As England’s Twenty20 cricket side found out in Sunday’s World Cup final, it’s ever so easy to snatch defeat from the jaws of victory, and although Brighton & Hove Albion shared the spoils with Burnley on Saturday afternoon, a similar bitter taste of rejection was left in the mouths of Chris Hughton’s nearly-men.
Of course, Albion will detest that title come the end of the season, if they narrowly miss out on automatic promotion, and Saturday’s closely-contested battle with the league leaders will surely be remembered as a pivotal moment that led to another nerve-wracking play-off campaign.
Michael Keane’s 93rd-minute equaliser silenced the Amex crowd and restored the away side’s four-point advantage they boasted before kick-off. Anthony Knockaert’s skilful goal before half-time looked as if it would take all three points on the south coast, but Burnley’s late sucker-punch topped a positive afternoon with an unpleasant hint of anguish.
An opportunity was certainly missed but by no means was a fateful blow dealt to Albion’s promotion hopes, as the Seagulls head into Tuesday night’s game with Birmingham City just one point outside the league’s top two.
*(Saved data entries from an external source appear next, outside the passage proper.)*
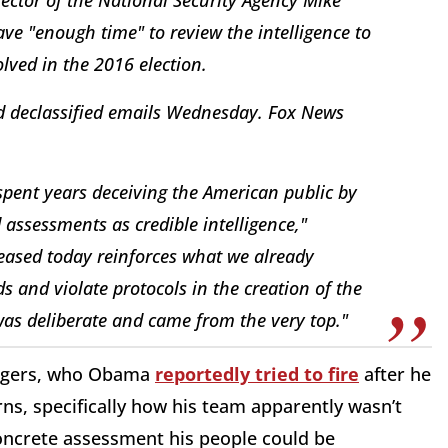
ave "enough time" to review the intelligence to
olved in the 2016 election.
rd declassified emails Wednesday. Fox News
spent years deceiving the American public by
 assessments as credible intelligence,"
leased today reinforces what we already
 and violate protocols in the creation of the
as deliberate and came from the very top."
Rogers, who Obama
reportedly tried to fire
after he
ns, specifically how his team apparently wasn’t
concrete assessment his people could be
Luckily for the Albion, seven chances to rise or fall remain before the Championship season comes to a close and considering the nature of England’s second tier, where any team can be a cat amongst the pigeons, there are bound to be more twists and turns before the Premier League prizes find their home.
Albion’s late serving of disappointment could easily dent the framework that enforced the 2-1 lead that was brutally relinquished, and Tuesday’s trip to St Andrew’s could uncover the mental impact Keane’s late header has had on Hughton’s high-flyers.
For the first time this season the Amex was spoilt with a sell-out crowd, a belated reward and sign of appreciation for Albion’s impressive work on the field. Why? Because the importance of Burnley’s visit was crystal clear. The penny had finally dropped for Albion’s fans, as they woke up from their Premier League dream to realise its chances of reality.
Albion were extremely close to their biggest leap this season, but it wasn’t to be. A victory would have sent out a big message, considering the 15-game unbeaten streak Burnley arrived with, but a point for Brighton was a small step forward and a restraining tug on the league’s runaway force.
Hughton must erase any negative trail between Saturday’s late heartbreak and Albion’s crucial game against Gary Rowett’s play-off chasers. With seven games to go, the importance grows as the fixture list shortens and character must be shown to reach new heights.
Albion mustn’t dwell on the unchangeable stoppage-time disappointment they suffered and bounce back with another three points to reinstate the power they agonisingly lost in the face of success.